For if we were to preserve the apparent continuity and interconnectedness in nature we have two ways for formulating 'Laws of  Nature', not one. The first is the reductionist view mentioned above. The second, is the anti-reductionist view (I lack here a positive agreed upon scientific term, and I think that the term 'holistic' is not suitable), which is the subject of my inquiry.

 In this view such levels are subject to overall general laws that are not reducible to laws of physics but in some way compatible with it. This second alternative is grounded on the fact that the same arguments (continuity of levels of nature and advancement of science) apply equally to both ways.

Contrary to these two logical possibilities, the only other alternative is a fragmented world in which there are no general laws, a situation that reminds us with the Postmodernist Worldview, its slogan is Ronald Giere's 'Science without laws!'.

In this view science works through 1) models, 2) symmetries, 3) "the special sciences, ceteris paribus principles and pragmatic laws", 4) "causal principles", and 5) "Powers, capacities and mechanisms". (this is the nontraditional view presented by Cartwright, 2005). 

So, if we see, as you do above as well as many others, that the reductionist solution is not productive then doing just to our inquiry compels us to explore the other logical possibility, which is the anti-reductionist view of the unified laws of nature.

And the first step toward such an exploration is to check out whether such a view has been (or being) explored or not, which is the purpose of this inquiry. If we don't get a negative answer (i.e. it has been explored and proved not productive, or has been proved illogical), then we should proceed to the next step, which is exploring the view itself.

S. A.


 


     





2009-08-03
laws of nature
Reply to Abuzaid Samir
This discussion is indeed in the analytic tradition, and so it must be barren. Nor is it surprising that it totally ignores my "What is a Natural Law?", Studium Generale, 24, 1971, 1051-66, reprinted in my Science in Flux, Boston Studies, vol 80, 1975. To go forward it is customary to respond to criticism. it will be a pleasure to see mine answered.
Joseph Agassi

2009-08-05
laws of nature
Reply to Joseph Agassi

Antireductionism dates back to the end of the sixties and the beginnings of the seventies of the last century (Fodor, 1965, 1974&Putnam 1965, 1967). And it has been developed through a series of important works through the seventies and the eighties, albeit under sever attack (kim, 1989) and counter attack (Block 1997).

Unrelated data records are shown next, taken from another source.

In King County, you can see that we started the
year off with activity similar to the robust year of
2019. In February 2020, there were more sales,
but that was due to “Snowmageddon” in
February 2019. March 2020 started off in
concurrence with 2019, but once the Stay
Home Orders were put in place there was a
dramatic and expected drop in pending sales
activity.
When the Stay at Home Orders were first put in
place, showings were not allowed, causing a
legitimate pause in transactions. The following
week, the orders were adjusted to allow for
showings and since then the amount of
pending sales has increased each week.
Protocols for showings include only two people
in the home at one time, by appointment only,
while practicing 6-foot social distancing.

Today, despite we lack valid statistics, the philosophical community, with respect to the explanation of the levels of nature, is divided between reductionists and antireductionists. This means that we have no an agreed upon analytic argument that refutes antireductionism and renders it barren.

My enquiry concerning laws of nature, as stated above, is based on the relatively newly admitted concept of antireductionism, and hence takes it as a basic premise. If we reject antireductionism, we have no such an enquiry.

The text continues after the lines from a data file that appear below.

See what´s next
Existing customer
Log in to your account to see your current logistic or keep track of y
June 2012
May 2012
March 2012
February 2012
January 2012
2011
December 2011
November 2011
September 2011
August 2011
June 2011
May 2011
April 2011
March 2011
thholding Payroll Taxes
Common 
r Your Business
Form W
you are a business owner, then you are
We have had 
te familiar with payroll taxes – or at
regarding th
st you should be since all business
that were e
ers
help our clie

Hence, there is no point in responding to discussions of laws of nature that are based on rejecting antireductionism. And since such a concept is developed and proliferated, in the form we know it today, during the seventies and eighties, earlier works that are presented in the early seventies, fall inevitably outside such a framework, and hence, there is no point in discussing it.

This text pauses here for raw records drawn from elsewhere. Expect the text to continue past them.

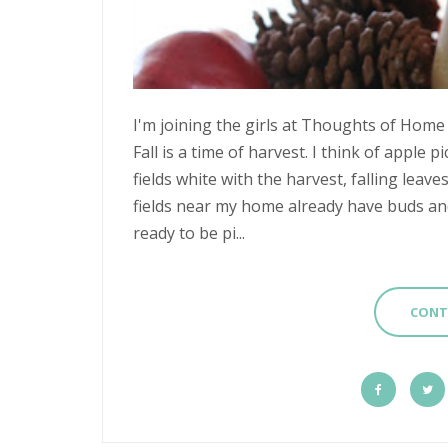
I'm joining the girls at Thoughts of Home 
Fall is a time of harvest. I think of apple 
fields white with the harvest, falling leav
fields near my home already have buds and 
ready to be pi...
CONT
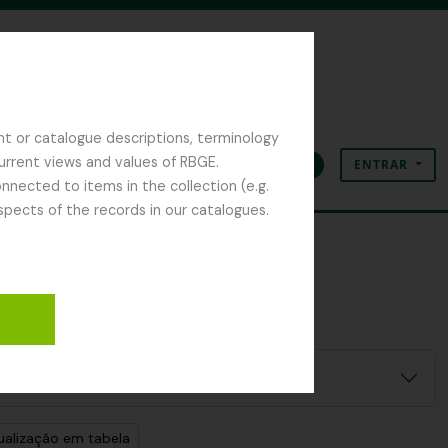
nt or catalogue descriptions, terminology
current views and values of RBGE.
ENTRAR
Área de transferência
Idioma
Ligações rápidas
nected to items in the collection (e.g.
spects of the records in our catalogues.
ualização em tabela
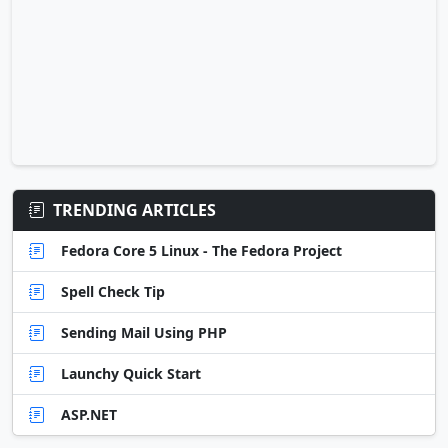
TRENDING ARTICLES
Fedora Core 5 Linux - The Fedora Project
Spell Check Tip
Sending Mail Using PHP
Launchy Quick Start
ASP.NET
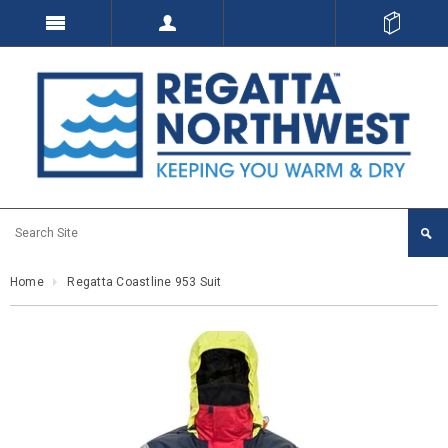
Home
Regatta Coastline 953 Suit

Such views continue to exist, with different forms, as long as the reductionist program continues. For example, for a recent discussion of the concept of laws of nature in view of the problem of the causal relations of the levels of being, while rejecting antireductionism see, (John Heil's "From an Ontological Point of View", 2003, Clarendon Press - Oxford, Pp. 31 - 50).

The question is, given antireductionism, and hence, given the concept of the special sciences: what logical reason, if any, that makes constructing overall arching set of formal laws that are void of meaning, and that acquire meaning when applied in the specific contexts of the different levels of nature, impossible?

S A     

2010-02-06
laws of nature
Reply to Abuzaid Samir

First, let me note that the relation between quantum physics and classical mechanics is far more tenuous than Abuzaid Samir supposes. There is no general reduction of classical mechanics to quantum mechanics. (See any discussions of Ehrenfest’s Theorem such as that in Albert Messiah (1968), Quantum Mechanics, Vol. I, pp. 214ff.)


Second, Haines Brown suggests that "rather than reify laws (represent them as ontologically real), ’laws’ are simply properties of matter.” This is certainly representative of much current opinion, let me suggest that it requires some rethinking.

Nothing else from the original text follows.